### [The input]
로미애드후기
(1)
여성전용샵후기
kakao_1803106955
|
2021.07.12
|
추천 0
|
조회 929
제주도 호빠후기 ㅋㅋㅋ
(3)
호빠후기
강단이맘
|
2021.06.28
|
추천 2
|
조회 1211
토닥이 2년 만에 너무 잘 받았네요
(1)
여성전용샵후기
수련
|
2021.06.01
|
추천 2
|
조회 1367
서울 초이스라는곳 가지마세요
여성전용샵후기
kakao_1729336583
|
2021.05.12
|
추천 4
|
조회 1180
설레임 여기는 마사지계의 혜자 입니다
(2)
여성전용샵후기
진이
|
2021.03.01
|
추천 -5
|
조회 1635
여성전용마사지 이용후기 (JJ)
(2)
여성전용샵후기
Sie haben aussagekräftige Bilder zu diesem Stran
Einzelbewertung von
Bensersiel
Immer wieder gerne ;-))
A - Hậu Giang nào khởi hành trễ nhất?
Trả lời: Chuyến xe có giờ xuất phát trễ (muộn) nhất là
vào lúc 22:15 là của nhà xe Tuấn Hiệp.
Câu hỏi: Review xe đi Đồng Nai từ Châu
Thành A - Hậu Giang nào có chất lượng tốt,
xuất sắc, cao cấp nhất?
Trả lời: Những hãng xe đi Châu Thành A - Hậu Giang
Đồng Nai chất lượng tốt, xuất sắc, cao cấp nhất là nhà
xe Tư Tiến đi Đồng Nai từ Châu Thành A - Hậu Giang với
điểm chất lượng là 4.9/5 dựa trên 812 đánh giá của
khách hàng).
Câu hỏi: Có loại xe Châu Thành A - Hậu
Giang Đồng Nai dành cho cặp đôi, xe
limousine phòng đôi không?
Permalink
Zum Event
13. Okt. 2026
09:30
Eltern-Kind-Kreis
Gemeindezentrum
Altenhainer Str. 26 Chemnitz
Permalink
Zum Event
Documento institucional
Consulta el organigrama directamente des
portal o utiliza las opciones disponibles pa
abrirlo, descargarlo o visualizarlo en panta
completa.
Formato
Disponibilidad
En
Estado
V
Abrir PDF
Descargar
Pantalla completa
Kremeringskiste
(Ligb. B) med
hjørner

### [What needs to be done]
From first line to last, transcribe the material exactly.

### [Exercise output]
로미애드후기
(1)
여성전용샵후기
kakao_1803106955
|
2021.07.12
|
추천 0
|
조회 929
제주도 호빠후기 ㅋㅋㅋ
(3)
호빠후기
강단이맘
|
2021.06.28
|
추천 2
|
조회 1211
토닥이 2년 만에 너무 잘 받았네요
(1)
여성전용샵후기
수련
|
2021.06.01
|
추천 2
|
조회 1367
서울 초이스라는곳 가지마세요
여성전용샵후기
kakao_1729336583
|
2021.05.12
|
추천 4
|
조회 1180
설레임 여기는 마사지계의 혜자 입니다
(2)
여성전용샵후기
진이
|
2021.03.01
|
추천 -5
|
조회 1635
여성전용마사지 이용후기 (JJ)
(2)
여성전용샵후기
Sie haben aussagekräftige Bilder zu diesem Stran
Einzelbewertung von
Bensersiel
Immer wieder gerne ;-))
A - Hậu Giang nào khởi hành trễ nhất?
Trả lời: Chuyến xe có giờ xuất phát trễ (muộn) nhất là
vào lúc 22:15 là của nhà xe Tuấn Hiệp.
Câu hỏi: Review xe đi Đồng Nai từ Châu
Thành A - Hậu Giang nào có chất lượng tốt,
xuất sắc, cao cấp nhất?
Trả lời: Những hãng xe đi Châu Thành A - Hậu Giang
Đồng Nai chất lượng tốt, xuất sắc, cao cấp nhất là nhà
xe Tư Tiến đi Đồng Nai từ Châu Thành A - Hậu Giang với
điểm chất lượng là 4.9/5 dựa trên 812 đánh giá của
khách hàng).
Câu hỏi: Có loại xe Châu Thành A - Hậu
Giang Đồng Nai dành cho cặp đôi, xe
limousine phòng đôi không?
Permalink
Zum Event
13. Okt. 2026
09:30
Eltern-Kind-Kreis
Gemeindezentrum
Altenhainer Str. 26 Chemnitz
Permalink
Zum Event
Documento institucional
Consulta el organigrama directamente des
portal o utiliza las opciones disponibles pa
abrirlo, descargarlo o visualizarlo en panta
completa.
Formato
Disponibilidad
En
Estado
V
Abrir PDF
Descargar
Pantalla completa
Kremeringskiste
(Ligb. B) med
hjørner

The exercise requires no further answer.